→ Problem statement:
The full listing should be reproduced exactly as it appears.

→ Information provided:
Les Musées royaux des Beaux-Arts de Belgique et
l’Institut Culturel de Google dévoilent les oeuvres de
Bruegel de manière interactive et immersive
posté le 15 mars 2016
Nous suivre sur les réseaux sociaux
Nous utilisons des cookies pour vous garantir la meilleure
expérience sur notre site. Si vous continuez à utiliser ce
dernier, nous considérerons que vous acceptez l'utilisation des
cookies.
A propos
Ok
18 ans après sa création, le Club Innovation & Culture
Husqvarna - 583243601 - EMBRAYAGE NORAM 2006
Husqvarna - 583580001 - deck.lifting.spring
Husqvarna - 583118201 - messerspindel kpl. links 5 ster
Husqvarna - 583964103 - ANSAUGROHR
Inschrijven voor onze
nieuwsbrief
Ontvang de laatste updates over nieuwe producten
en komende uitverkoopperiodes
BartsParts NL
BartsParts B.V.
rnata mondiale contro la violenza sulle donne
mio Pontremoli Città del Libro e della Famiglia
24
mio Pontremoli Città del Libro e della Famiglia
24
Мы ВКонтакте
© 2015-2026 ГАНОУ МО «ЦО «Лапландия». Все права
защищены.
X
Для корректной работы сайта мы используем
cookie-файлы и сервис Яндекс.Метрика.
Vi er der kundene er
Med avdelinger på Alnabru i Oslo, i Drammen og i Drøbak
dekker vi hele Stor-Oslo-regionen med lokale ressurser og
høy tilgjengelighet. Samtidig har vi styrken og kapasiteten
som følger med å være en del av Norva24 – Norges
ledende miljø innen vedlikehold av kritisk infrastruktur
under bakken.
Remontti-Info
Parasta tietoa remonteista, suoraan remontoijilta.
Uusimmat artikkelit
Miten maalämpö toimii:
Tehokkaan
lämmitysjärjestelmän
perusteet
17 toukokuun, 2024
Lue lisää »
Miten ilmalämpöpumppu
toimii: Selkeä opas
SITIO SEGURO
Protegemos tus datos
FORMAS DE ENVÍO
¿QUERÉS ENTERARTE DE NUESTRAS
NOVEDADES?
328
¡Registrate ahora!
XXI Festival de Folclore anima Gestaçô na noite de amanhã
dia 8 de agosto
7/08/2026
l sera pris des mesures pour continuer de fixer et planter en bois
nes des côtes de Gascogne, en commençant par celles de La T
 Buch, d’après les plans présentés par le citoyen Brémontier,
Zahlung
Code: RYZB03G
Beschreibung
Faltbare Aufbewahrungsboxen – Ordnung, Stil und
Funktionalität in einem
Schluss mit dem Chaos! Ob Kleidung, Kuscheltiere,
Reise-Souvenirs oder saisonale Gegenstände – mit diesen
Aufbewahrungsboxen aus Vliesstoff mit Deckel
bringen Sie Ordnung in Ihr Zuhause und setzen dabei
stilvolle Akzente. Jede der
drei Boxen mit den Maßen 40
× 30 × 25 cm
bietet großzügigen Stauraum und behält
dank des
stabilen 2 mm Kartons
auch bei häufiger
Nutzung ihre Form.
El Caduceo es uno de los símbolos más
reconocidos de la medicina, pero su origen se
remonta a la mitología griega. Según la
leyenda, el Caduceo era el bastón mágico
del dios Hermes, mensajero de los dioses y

→ Solved exercise:
Les Musées royaux des Beaux-Arts de Belgique et
l’Institut Culturel de Google dévoilent les oeuvres de
Bruegel de manière interactive et immersive
posté le 15 mars 2016
Nous suivre sur les réseaux sociaux
Nous utilisons des cookies pour vous garantir la meilleure
expérience sur notre site. Si vous continuez à utiliser ce
dernier, nous considérerons que vous acceptez l'utilisation des
cookies.
A propos
Ok
18 ans après sa création, le Club Innovation & Culture
Husqvarna - 583243601 - EMBRAYAGE NORAM 2006
Husqvarna - 583580001 - deck.lifting.spring
Husqvarna - 583118201 - messerspindel kpl. links 5 ster
Husqvarna - 583964103 - ANSAUGROHR
Inschrijven voor onze
nieuwsbrief
Ontvang de laatste updates over nieuwe producten
en komende uitverkoopperiodes
BartsParts NL
BartsParts B.V.
rnata mondiale contro la violenza sulle donne
mio Pontremoli Città del Libro e della Famiglia
24
mio Pontremoli Città del Libro e della Famiglia
24
Мы ВКонтакте
© 2015-2026 ГАНОУ МО «ЦО «Лапландия». Все права
защищены.
X
Для корректной работы сайта мы используем
cookie-файлы и сервис Яндекс.Метрика.
Vi er der kundene er
Med avdelinger på Alnabru i Oslo, i Drammen og i Drøbak
dekker vi hele Stor-Oslo-regionen med lokale ressurser og
høy tilgjengelighet. Samtidig har vi styrken og kapasiteten
som følger med å være en del av Norva24 – Norges
ledende miljø innen vedlikehold av kritisk infrastruktur
under bakken.
Remontti-Info
Parasta tietoa remonteista, suoraan remontoijilta.
Uusimmat artikkelit
Miten maalämpö toimii:
Tehokkaan
lämmitysjärjestelmän
perusteet
17 toukokuun, 2024
Lue lisää »
Miten ilmalämpöpumppu
toimii: Selkeä opas
SITIO SEGURO
Protegemos tus datos
FORMAS DE ENVÍO
¿QUERÉS ENTERARTE DE NUESTRAS
NOVEDADES?
328
¡Registrate ahora!
XXI Festival de Folclore anima Gestaçô na noite de amanhã
dia 8 de agosto
7/08/2026
l sera pris des mesures pour continuer de fixer et planter en bois
nes des côtes de Gascogne, en commençant par celles de La T
 Buch, d’après les plans présentés par le citoyen Brémontier,
Zahlung
Code: RYZB03G
Beschreibung
Faltbare Aufbewahrungsboxen – Ordnung, Stil und
Funktionalität in einem
Schluss mit dem Chaos! Ob Kleidung, Kuscheltiere,
Reise-Souvenirs oder saisonale Gegenstände – mit diesen
Aufbewahrungsboxen aus Vliesstoff mit Deckel
bringen Sie Ordnung in Ihr Zuhause und setzen dabei
stilvolle Akzente. Jede der
drei Boxen mit den Maßen 40
× 30 × 25 cm
bietet großzügigen Stauraum und behält
dank des
stabilen 2 mm Kartons
auch bei häufiger
Nutzung ihre Form.
El Caduceo es uno de los símbolos más
reconocidos de la medicina, pero su origen se
remonta a la mitología griega. Según la
leyenda, el Caduceo era el bastón mágico
del dios Hermes, mensajero de los dioses y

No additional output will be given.